EXERCISE AIM -
Copy, from the data below, each line that has the word "sondern".

[Data extracted from a collection]
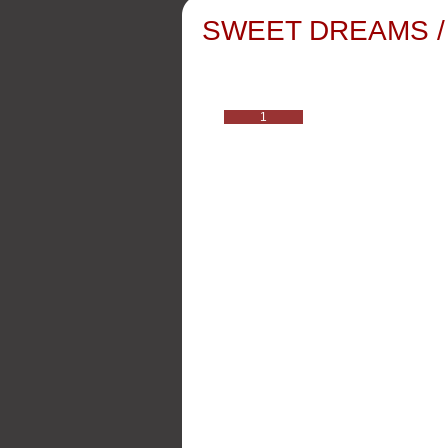
SWEET DREAMS / O
1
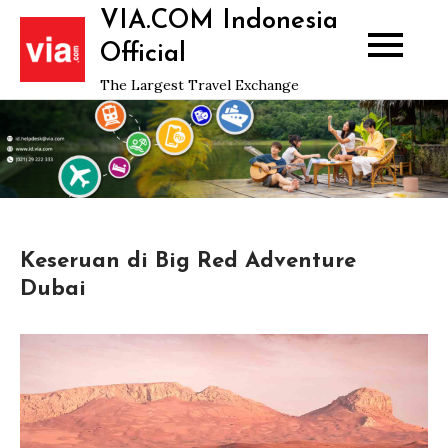
Skip
VIA.COM Indonesia
to
Official
content
The Largest Travel Exchange
Keseruan di Big Red Adventure
Dubai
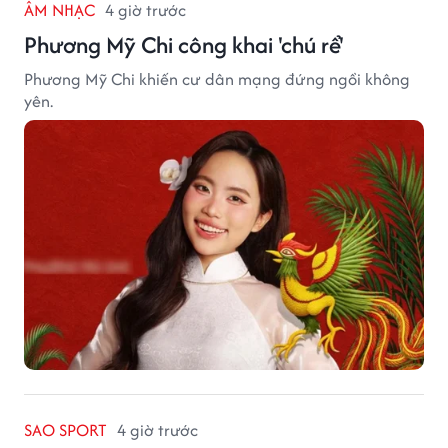
ÂM NHẠC
4 giờ trước
Phương Mỹ Chi công khai 'chú rể'
Phương Mỹ Chi khiến cư dân mạng đứng ngồi không
yên.
SAO SPORT
4 giờ trước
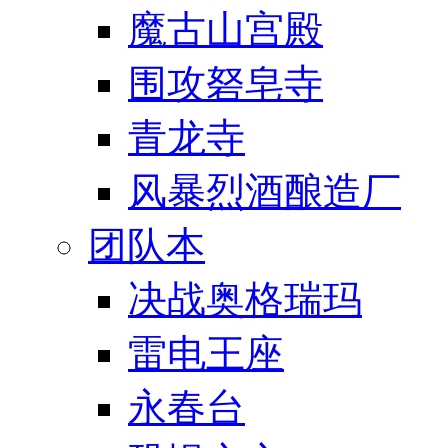
魔古山宫殿
围攻砮皂寺
青龙寺
风暴烈酒酿造厂
团队本
决战奥格瑞玛
雷电王座
永春台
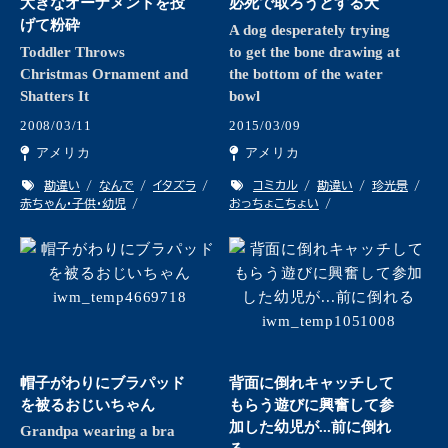
大きなオーナメントを投
必死で取ろうとする犬
げて粉砕
A dog desperately trying
Toddler Throws
to get the bone drawing at
Christmas Ornament and
the bottom of the water
Shatters It
bowl
2008/03/11
2015/03/09
アメリカ
アメリカ
勘違い
なんで
イタズラ
コミカル
勘違い
珍光景
赤ちゃん・子供・幼児
おっちょこちょい
帽子がわりにブラパッド
背面に倒れキャッチして
を被るおじいちゃん
もらう遊びに興奮して参
加した幼児が...前に倒れ
Grandpa wearing a bra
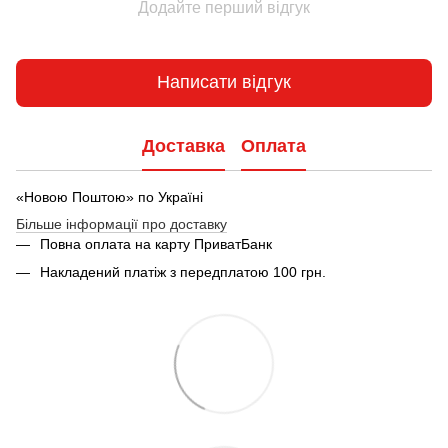
Додайте перший відгук
Написати відгук
Доставка
Оплата
«Новою Поштою» по Україні
Більше інформації про доставку
Повна оплата на карту ПриватБанк
Накладений платіж з передплатою 100 грн.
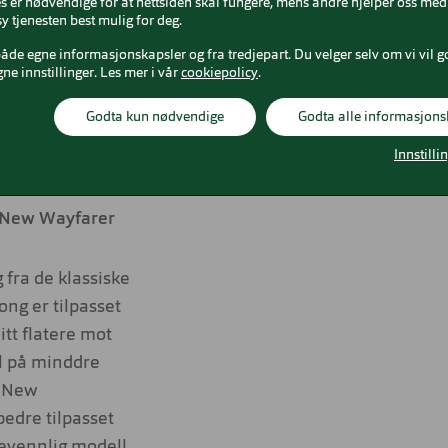
 er nødvendige for at nettsiden skal fungere, mens andre hjelper oss med 
y tjenesten best mulig for deg.
bruk, og som
både egne informasjonskapsler og fra tredjepart. Du velger selv om vi vil g
gne innstillinger. Les mer i vår
cookiepolicy
.
, laget for å ta
Godta kun nødvendige
Godta alle informasjons
lære modeller,
Innstilli
S New Wayfarer
fra de klassiske
ng er tilpasset
itt flatere mot
el på minddre
r New
edre tilpasset
nevennlig modell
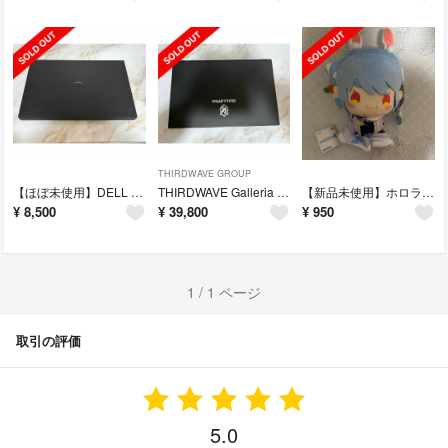
THIRDWAVE GROUP
【ほぼ未使用】DELL NI05-8WL Inspiron 15
THIRDWAVE Galleria GCR1660TGF-QC-B ゲーミング
【新品未使用】ホロライブプロダクション 兎田ぺこら パペットぬいぐるみ
¥
8,500
¥
39,800
¥
950
1 / 1 ページ
取引の評価
5.0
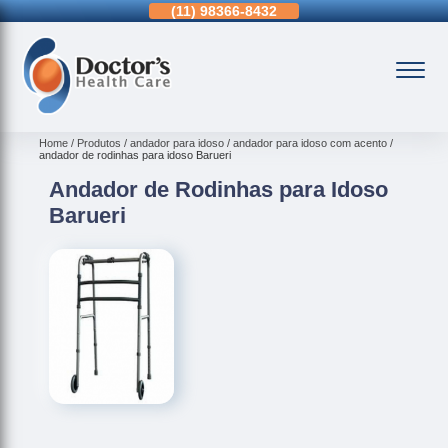
11)
3963-0036
(11)
98366-8432
(15)
3326-9334
Home
Produtos
andador para idoso
andador para idoso com acento
andador de rodinhas para idoso Barueri
Andador de Rodinhas para Idoso
Barueri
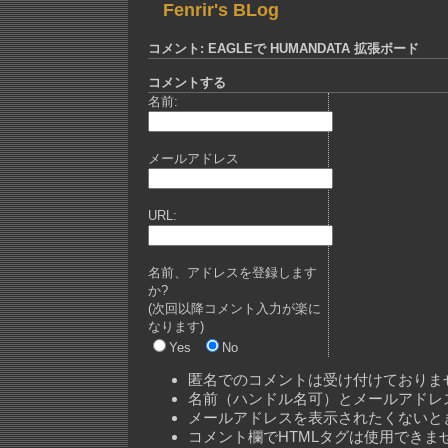
Fenrir's BLog
コメント: EAGLEで HUMANDATA 拡張ボード
コメントする
名前:
メールアドレス
URL:
名前、アドレスを登録します
か?
(次回以降コメント入力が楽に
なります)
Yes
No
匿名でのコメントは受け付けておりま
名前（ハンドル名可）とメールアドレ
メールアドレスを表示されたくないと
コメント欄でHTMLタグは使用できま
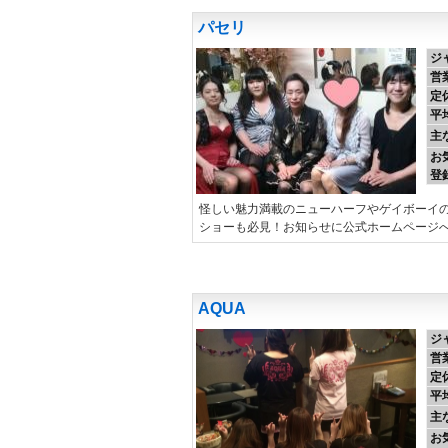
パセリ
ジ
営
定
平
主
お
登
怪しい魅力満載のニューハーフやゲイボーイ
ショーも必見！お知らせに公式ホームページ
AQUA
ジ
営
定
平
主
お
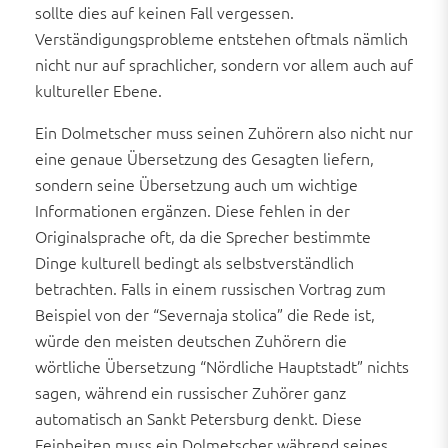
sollte dies auf keinen Fall vergessen.
Verständigungsprobleme entstehen oftmals nämlich
nicht nur auf sprachlicher, sondern vor allem auch auf
kultureller Ebene.
Ein Dolmetscher muss seinen Zuhörern also nicht nur
eine genaue Übersetzung des Gesagten liefern,
sondern seine Übersetzung auch um wichtige
Informationen ergänzen. Diese fehlen in der
Originalsprache oft, da die Sprecher bestimmte
Dinge kulturell bedingt als selbstverständlich
betrachten. Falls in einem russischen Vortrag zum
Beispiel von der “Severnaja stolica” die Rede ist,
würde den meisten deutschen Zuhörern die
wörtliche Übersetzung “Nördliche Hauptstadt” nichts
sagen, während ein russischer Zuhörer ganz
automatisch an Sankt Petersburg denkt. Diese
Feinheiten muss ein Dolmetscher während seines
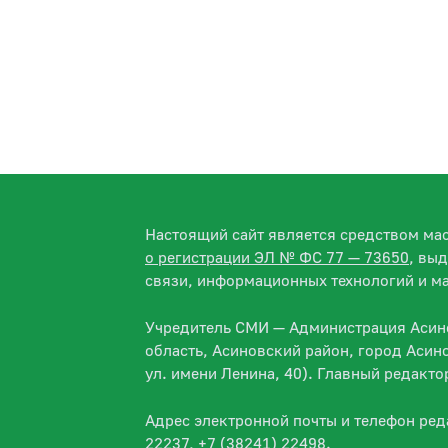
Настоящий сайт является средством м
о регистрации ЭЛ № ФС 77 — 73650
, вы
связи, информационных технологий и м
Учредитель СМИ — Администрация Асино
область, Асиновский район, город Асин
ул. имени Ленина, 40). Главный редакт
Адрес электронной почты и телефон ре
22237, +7 (38241) 22498.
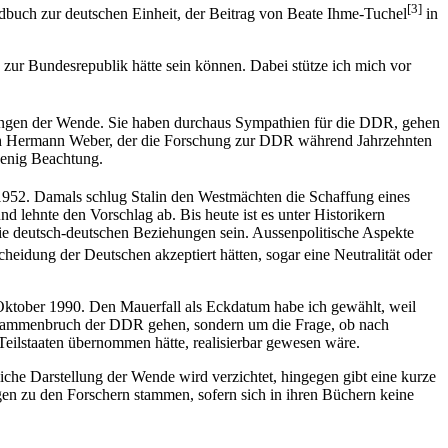
[3]
dbuch zur deutschen Einheit, der Beitrag von Beate Ihme-Tuchel
in
e zur Bundesrepublik hätte sein können. Dabei stütze ich mich vor
hängen der Wende. Sie haben durchaus Sympathien für die DDR, gehen
 auch Hermann Weber, der die Forschung zur DDR während Jahrzehnten
wenig Beachtung.
1952. Damals schlug Stalin den Westmächten die Schaffung eines
d lehnte den Vorschlag ab. Bis heute ist es unter Historikern
ie deutsch-deutschen Beziehungen sein. Aussenpolitische Aspekte
cheidung der Deutschen akzeptiert hätten, sogar eine Neutralität oder
Oktober 1990. Den Mauerfall als Eckdatum habe ich gewählt, weil
n Zusammenbruch der DDR gehen, sondern um die Frage, ob nach
Teilstaaten übernommen hätte, realisierbar gewesen wäre.
liche Darstellung der Wende wird verzichtet, hingegen gibt eine kurze
en zu den For­schern stammen, sofern sich in ihren Büchern keine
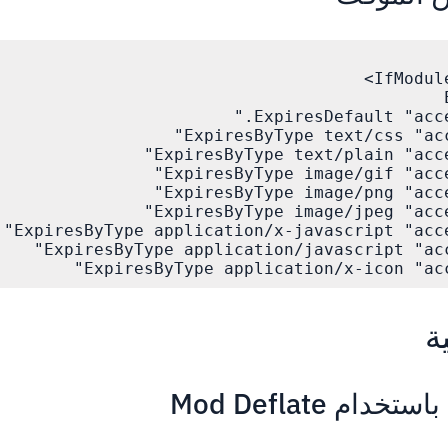
ExpiresByType application/x-icon "acces
ة
م Mod Deflate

RESPONSE AREA -
nicht nur auf sprachlicher, sondern vor allem auch auf
sondern seine Übersetzung auch um wichtige
n Zusammenbruch der DDR gehen, sondern um die Frage, ob nach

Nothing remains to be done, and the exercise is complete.